Grease-painted faces beamed at him. Helmets tilted in salute. And Johnnie, as always, stepped forward, wrapped his thumb around DeWitt’s, and said, “Good to see you, brother.”
The other bloods had always liked him, but now even the white guys—even Boone—looked up to him. Without DeWitt, none of them would be there, healthy and whole, their clips full of fresh ammunition, the enemy nowhere in sight or hearing.
The first hour was always the most special. It was their gift from the Purple Haze. The rules didn’t require them to head out. They could take a nap, converse, think. The choice was theirs.
Zuniga wrote his usual notes to his family. Smith and Brodie obsessively tried to armor-pad the places where they’d taken wounds on earlier replays. But most, at some point, sat and listened while DeWitt described the changes out in the world where time did not hold still.
“Home video,” Johnnie said, sighing wistfully. “I’d never miss another Phillies game.”
“
Pussy hair in Playboy,” added Morgan.
“The Rolling Stones still makin’ records? Damn.”
They asked him of things DeWitt had told them many times. Like the parent of small children, he patiently repeated item, fact, and anecdote. They clutched at the information, drawing it to their hearts, trying to make it stick. It did so haphazardly, giving them, at best, a fragmentary glimpse of a future that had skipped them by.
DeWitt wanted to think that their inability to remember was merely because they had not directly experienced the events and changes, but he didn’t put much faith in the theory.
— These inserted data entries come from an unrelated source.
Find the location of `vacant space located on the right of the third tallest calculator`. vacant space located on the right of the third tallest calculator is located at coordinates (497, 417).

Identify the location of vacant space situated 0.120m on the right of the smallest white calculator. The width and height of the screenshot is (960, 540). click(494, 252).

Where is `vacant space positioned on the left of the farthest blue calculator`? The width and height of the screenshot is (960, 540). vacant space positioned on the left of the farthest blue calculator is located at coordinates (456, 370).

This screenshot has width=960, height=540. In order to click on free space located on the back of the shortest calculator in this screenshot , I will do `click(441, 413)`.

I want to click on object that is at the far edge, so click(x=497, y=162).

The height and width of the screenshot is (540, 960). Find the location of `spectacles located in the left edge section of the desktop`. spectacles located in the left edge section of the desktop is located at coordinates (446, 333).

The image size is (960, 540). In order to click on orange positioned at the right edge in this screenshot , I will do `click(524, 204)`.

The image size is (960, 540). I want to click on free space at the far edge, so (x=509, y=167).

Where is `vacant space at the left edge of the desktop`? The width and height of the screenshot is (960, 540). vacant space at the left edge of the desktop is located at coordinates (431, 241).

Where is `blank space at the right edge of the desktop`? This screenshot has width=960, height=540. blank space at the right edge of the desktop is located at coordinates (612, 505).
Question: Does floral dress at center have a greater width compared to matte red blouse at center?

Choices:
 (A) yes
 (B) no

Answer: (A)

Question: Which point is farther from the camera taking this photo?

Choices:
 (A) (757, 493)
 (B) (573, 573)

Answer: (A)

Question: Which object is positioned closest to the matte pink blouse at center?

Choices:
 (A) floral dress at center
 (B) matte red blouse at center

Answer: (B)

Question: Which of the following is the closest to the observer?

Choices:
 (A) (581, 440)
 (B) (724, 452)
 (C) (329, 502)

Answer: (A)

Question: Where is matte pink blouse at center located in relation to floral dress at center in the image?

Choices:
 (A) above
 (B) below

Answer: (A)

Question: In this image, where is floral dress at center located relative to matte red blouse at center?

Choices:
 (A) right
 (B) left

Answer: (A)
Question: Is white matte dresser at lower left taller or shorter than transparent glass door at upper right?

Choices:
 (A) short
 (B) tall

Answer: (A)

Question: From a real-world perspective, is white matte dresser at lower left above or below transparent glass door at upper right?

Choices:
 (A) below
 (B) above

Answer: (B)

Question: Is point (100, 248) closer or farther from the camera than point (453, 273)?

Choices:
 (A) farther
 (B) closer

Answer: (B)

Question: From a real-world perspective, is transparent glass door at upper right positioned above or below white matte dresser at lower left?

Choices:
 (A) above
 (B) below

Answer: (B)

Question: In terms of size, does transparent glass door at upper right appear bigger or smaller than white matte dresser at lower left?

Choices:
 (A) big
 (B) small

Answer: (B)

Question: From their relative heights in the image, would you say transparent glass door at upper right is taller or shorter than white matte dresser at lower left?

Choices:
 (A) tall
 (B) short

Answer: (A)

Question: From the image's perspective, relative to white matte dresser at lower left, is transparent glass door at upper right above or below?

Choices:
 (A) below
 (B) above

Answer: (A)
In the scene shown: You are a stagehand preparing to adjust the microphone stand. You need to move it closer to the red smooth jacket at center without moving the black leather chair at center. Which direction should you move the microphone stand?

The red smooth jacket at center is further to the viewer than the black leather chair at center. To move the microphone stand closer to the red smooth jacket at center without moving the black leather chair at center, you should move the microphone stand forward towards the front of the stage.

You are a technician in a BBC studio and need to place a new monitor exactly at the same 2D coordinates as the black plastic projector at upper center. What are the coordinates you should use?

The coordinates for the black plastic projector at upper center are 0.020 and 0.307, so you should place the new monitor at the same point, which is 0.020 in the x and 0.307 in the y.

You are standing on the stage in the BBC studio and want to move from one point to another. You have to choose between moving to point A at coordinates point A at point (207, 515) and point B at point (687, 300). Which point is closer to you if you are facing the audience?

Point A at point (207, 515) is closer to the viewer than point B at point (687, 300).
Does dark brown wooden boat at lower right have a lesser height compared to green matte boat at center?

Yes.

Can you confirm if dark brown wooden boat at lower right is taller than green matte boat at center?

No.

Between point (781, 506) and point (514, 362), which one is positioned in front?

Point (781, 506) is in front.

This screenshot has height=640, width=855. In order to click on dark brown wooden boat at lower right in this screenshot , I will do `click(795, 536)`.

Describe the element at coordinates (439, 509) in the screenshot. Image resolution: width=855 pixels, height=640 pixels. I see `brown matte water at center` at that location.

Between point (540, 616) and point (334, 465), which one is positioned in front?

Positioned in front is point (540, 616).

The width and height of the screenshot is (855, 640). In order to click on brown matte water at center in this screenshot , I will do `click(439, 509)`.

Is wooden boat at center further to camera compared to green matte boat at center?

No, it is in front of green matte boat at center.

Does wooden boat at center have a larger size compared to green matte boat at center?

It was the haze toying with them, with him. The haze made the rules. He could bend them about as well as he could throw a hand grenade with his ear.
All too soon, they rose to their feet. The smiles evolved into nervous twitches and stiffly held spines. The men all wanted to stay right where they were.
The Purple Haze wouldn’t allow that, either. They had to go forward, toward the LZ. They had to pass through the ville. They had to reach the fire zone before nightfall. And they had to make contact with the enemy. Other details might take a million different tangents, but those basics were set. If DeWitt or any of the squad ignored them, the Purple Haze would come early, pulling DeWitt out and sending the other men back to limbo.
DeWitt sent Morgan forward to serve as point man. The rest assumed patrol formation, lifted their heavy packs to their shoulders, and began the hump to the ville.
The jungle smelled of rot and laterite clay. The humidity drew fluid from the pores of every man in the squad. As they walked, the eyes of DeWitt’s buddies lost the knowing depth. He sighed, sad and happy for them at the same time. Soon recall would not be an issue. They were returning to the selves who had originally set out on patrol, back in 1969. They wouldn’t remember the replays until the beginning of the next one, though for the rest of the day, they would follow his suggestions with an obedience far more profound than when he had been their plain old squad leader.